MATERIAL SHOWN:

##############################

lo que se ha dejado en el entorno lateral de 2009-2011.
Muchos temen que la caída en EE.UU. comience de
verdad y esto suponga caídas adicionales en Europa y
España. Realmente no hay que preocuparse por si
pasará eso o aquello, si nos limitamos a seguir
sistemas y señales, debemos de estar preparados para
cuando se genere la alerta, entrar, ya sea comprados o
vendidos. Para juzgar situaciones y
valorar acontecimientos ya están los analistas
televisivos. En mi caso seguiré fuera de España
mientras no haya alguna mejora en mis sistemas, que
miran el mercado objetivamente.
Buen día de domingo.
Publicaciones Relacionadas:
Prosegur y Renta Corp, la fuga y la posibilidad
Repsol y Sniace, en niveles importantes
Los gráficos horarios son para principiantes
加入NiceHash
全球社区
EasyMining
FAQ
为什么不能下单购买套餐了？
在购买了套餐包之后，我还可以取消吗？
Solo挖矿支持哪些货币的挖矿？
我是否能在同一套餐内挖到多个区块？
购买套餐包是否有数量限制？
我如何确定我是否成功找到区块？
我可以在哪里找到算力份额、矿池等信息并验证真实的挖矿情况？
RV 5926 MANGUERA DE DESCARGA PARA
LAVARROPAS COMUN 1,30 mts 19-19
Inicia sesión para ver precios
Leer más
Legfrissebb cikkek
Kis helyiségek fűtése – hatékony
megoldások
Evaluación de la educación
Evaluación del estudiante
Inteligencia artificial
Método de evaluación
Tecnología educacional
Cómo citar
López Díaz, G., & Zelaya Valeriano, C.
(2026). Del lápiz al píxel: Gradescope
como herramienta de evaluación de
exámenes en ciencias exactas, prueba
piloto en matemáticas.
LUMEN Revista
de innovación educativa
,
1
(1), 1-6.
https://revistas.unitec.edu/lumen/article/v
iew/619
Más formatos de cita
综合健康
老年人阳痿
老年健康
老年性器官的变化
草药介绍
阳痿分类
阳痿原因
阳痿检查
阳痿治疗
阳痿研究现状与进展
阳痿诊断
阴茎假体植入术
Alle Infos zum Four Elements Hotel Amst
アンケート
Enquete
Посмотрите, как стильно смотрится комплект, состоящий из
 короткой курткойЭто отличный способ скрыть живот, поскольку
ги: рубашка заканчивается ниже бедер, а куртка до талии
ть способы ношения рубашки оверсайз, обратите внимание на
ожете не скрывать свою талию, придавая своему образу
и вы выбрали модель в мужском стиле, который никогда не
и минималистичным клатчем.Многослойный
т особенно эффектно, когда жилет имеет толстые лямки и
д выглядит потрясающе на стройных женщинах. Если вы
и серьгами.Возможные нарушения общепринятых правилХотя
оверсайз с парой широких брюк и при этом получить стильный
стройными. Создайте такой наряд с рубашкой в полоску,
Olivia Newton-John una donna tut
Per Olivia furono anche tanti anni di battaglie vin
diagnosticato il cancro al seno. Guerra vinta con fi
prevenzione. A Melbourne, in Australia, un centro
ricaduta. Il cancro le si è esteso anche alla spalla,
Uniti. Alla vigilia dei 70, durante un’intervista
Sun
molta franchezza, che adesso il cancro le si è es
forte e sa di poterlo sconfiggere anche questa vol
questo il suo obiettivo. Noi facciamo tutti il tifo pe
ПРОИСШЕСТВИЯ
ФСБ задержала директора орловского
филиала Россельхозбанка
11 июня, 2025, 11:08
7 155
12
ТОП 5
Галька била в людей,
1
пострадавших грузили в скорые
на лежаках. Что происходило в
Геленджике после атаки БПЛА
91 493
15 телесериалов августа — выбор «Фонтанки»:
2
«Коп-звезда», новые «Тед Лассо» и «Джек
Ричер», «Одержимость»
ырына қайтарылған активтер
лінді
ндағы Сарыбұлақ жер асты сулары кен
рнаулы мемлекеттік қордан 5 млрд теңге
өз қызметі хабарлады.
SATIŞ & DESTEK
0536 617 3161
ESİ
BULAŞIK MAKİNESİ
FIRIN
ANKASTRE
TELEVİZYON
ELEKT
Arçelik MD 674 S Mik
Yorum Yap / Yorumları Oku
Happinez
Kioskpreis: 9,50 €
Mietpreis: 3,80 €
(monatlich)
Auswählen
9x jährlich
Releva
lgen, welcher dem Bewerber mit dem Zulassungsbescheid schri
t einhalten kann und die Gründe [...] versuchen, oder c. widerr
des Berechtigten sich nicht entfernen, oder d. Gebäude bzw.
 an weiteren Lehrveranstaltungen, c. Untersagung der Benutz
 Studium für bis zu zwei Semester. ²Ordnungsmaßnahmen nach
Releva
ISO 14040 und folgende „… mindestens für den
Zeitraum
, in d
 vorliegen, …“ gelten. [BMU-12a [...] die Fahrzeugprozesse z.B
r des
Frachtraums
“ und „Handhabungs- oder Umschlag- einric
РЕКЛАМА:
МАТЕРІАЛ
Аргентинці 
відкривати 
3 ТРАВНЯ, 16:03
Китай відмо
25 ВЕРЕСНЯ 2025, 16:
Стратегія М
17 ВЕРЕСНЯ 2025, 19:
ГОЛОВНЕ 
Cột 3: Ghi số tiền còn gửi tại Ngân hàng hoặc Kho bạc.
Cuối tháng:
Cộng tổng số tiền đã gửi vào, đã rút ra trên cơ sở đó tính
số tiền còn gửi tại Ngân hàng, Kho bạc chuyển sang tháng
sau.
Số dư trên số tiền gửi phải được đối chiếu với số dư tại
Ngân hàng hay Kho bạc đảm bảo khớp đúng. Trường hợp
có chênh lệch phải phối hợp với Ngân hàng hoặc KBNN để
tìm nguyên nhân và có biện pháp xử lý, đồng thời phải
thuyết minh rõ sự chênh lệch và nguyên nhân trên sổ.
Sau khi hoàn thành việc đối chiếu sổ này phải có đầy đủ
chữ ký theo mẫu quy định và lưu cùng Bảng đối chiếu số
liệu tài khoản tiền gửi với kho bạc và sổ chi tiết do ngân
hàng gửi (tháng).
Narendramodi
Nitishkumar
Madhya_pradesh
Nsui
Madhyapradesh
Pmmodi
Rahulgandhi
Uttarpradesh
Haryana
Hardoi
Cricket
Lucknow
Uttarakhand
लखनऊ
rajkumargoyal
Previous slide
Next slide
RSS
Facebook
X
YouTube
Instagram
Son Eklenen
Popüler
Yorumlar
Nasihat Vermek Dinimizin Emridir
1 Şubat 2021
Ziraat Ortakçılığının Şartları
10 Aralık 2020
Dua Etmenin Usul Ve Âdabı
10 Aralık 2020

##############################

THE TASK: What you return must match the records exactly, down to the last line.

SOLUTION TO THIS EXERCISE:
lo que se ha dejado en el entorno lateral de 2009-2011.
Muchos temen que la caída en EE.UU. comience de
verdad y esto suponga caídas adicionales en Europa y
España. Realmente no hay que preocuparse por si
pasará eso o aquello, si nos limitamos a seguir
sistemas y señales, debemos de estar preparados para
cuando se genere la alerta, entrar, ya sea comprados o
vendidos. Para juzgar situaciones y
valorar acontecimientos ya están los analistas
televisivos. En mi caso seguiré fuera de España
mientras no haya alguna mejora en mis sistemas, que
miran el mercado objetivamente.
Buen día de domingo.
Publicaciones Relacionadas:
Prosegur y Renta Corp, la fuga y la posibilidad
Repsol y Sniace, en niveles importantes
Los gráficos horarios son para principiantes
加入NiceHash
全球社区
EasyMining
FAQ
为什么不能下单购买套餐了？
在购买了套餐包之后，我还可以取消吗？
Solo挖矿支持哪些货币的挖矿？
我是否能在同一套餐内挖到多个区块？
购买套餐包是否有数量限制？
我如何确定我是否成功找到区块？
我可以在哪里找到算力份额、矿池等信息并验证真实的挖矿情况？
RV 5926 MANGUERA DE DESCARGA PARA
LAVARROPAS COMUN 1,30 mts 19-19
Inicia sesión para ver precios
Leer más
Legfrissebb cikkek
Kis helyiségek fűtése – hatékony
megoldások
Evaluación de la educación
Evaluación del estudiante
Inteligencia artificial
Método de evaluación
Tecnología educacional
Cómo citar
López Díaz, G., & Zelaya Valeriano, C.
(2026). Del lápiz al píxel: Gradescope
como herramienta de evaluación de
exámenes en ciencias exactas, prueba
piloto en matemáticas.
LUMEN Revista
de innovación educativa
,
1
(1), 1-6.
https://revistas.unitec.edu/lumen/article/v
iew/619
Más formatos de cita
综合健康
老年人阳痿
老年健康
老年性器官的变化
草药介绍
阳痿分类
阳痿原因
阳痿检查
阳痿治疗
阳痿研究现状与进展
阳痿诊断
阴茎假体植入术
Alle Infos zum Four Elements Hotel Amst
アンケート
Enquete
Посмотрите, как стильно смотрится комплект, состоящий из
 короткой курткойЭто отличный способ скрыть живот, поскольку
ги: рубашка заканчивается ниже бедер, а куртка до талии
ть способы ношения рубашки оверсайз, обратите внимание на
ожете не скрывать свою талию, придавая своему образу
и вы выбрали модель в мужском стиле, который никогда не
и минималистичным клатчем.Многослойный
т особенно эффектно, когда жилет имеет толстые лямки и
д выглядит потрясающе на стройных женщинах. Если вы
и серьгами.Возможные нарушения общепринятых правилХотя
оверсайз с парой широких брюк и при этом получить стильный
стройными. Создайте такой наряд с рубашкой в полоску,
Olivia Newton-John una donna tut
Per Olivia furono anche tanti anni di battaglie vin
diagnosticato il cancro al seno. Guerra vinta con fi
prevenzione. A Melbourne, in Australia, un centro
ricaduta. Il cancro le si è esteso anche alla spalla,
Uniti. Alla vigilia dei 70, durante un’intervista
Sun
molta franchezza, che adesso il cancro le si è es
forte e sa di poterlo sconfiggere anche questa vol
questo il suo obiettivo. Noi facciamo tutti il tifo pe
ПРОИСШЕСТВИЯ
ФСБ задержала директора орловского
филиала Россельхозбанка
11 июня, 2025, 11:08
7 155
12
ТОП 5
Галька била в людей,
1
пострадавших грузили в скорые
на лежаках. Что происходило в
Геленджике после атаки БПЛА
91 493
15 телесериалов августа — выбор «Фонтанки»:
2
«Коп-звезда», новые «Тед Лассо» и «Джек
Ричер», «Одержимость»
ырына қайтарылған активтер
лінді
ндағы Сарыбұлақ жер асты сулары кен
рнаулы мемлекеттік қордан 5 млрд теңге
өз қызметі хабарлады.
SATIŞ & DESTEK
0536 617 3161
ESİ
BULAŞIK MAKİNESİ
FIRIN
ANKASTRE
TELEVİZYON
ELEKT
Arçelik MD 674 S Mik
Yorum Yap / Yorumları Oku
Happinez
Kioskpreis: 9,50 €
Mietpreis: 3,80 €
(monatlich)
Auswählen
9x jährlich
Releva
lgen, welcher dem Bewerber mit dem Zulassungsbescheid schri
t einhalten kann und die Gründe [...] versuchen, oder c. widerr
des Berechtigten sich nicht entfernen, oder d. Gebäude bzw.
 an weiteren Lehrveranstaltungen, c. Untersagung der Benutz
 Studium für bis zu zwei Semester. ²Ordnungsmaßnahmen nach
Releva
ISO 14040 und folgende „… mindestens für den
Zeitraum
, in d
 vorliegen, …“ gelten. [BMU-12a [...] die Fahrzeugprozesse z.B
r des
Frachtraums
“ und „Handhabungs- oder Umschlag- einric
РЕКЛАМА:
МАТЕРІАЛ
Аргентинці 
відкривати 
3 ТРАВНЯ, 16:03
Китай відмо
25 ВЕРЕСНЯ 2025, 16:
Стратегія М
17 ВЕРЕСНЯ 2025, 19:
ГОЛОВНЕ 
Cột 3: Ghi số tiền còn gửi tại Ngân hàng hoặc Kho bạc.
Cuối tháng:
Cộng tổng số tiền đã gửi vào, đã rút ra trên cơ sở đó tính
số tiền còn gửi tại Ngân hàng, Kho bạc chuyển sang tháng
sau.
Số dư trên số tiền gửi phải được đối chiếu với số dư tại
Ngân hàng hay Kho bạc đảm bảo khớp đúng. Trường hợp
có chênh lệch phải phối hợp với Ngân hàng hoặc KBNN để
tìm nguyên nhân và có biện pháp xử lý, đồng thời phải
thuyết minh rõ sự chênh lệch và nguyên nhân trên sổ.
Sau khi hoàn thành việc đối chiếu sổ này phải có đầy đủ
chữ ký theo mẫu quy định và lưu cùng Bảng đối chiếu số
liệu tài khoản tiền gửi với kho bạc và sổ chi tiết do ngân
hàng gửi (tháng).
Narendramodi
Nitishkumar
Madhya_pradesh
Nsui
Madhyapradesh
Pmmodi
Rahulgandhi
Uttarpradesh
Haryana
Hardoi
Cricket
Lucknow
Uttarakhand
लखनऊ
rajkumargoyal
Previous slide
Next slide
RSS
Facebook
X
YouTube
Instagram
Son Eklenen
Popüler
Yorumlar
Nasihat Vermek Dinimizin Emridir
1 Şubat 2021
Ziraat Ortakçılığının Şartları
10 Aralık 2020
Dua Etmenin Usul Ve Âdabı
10 Aralık 2020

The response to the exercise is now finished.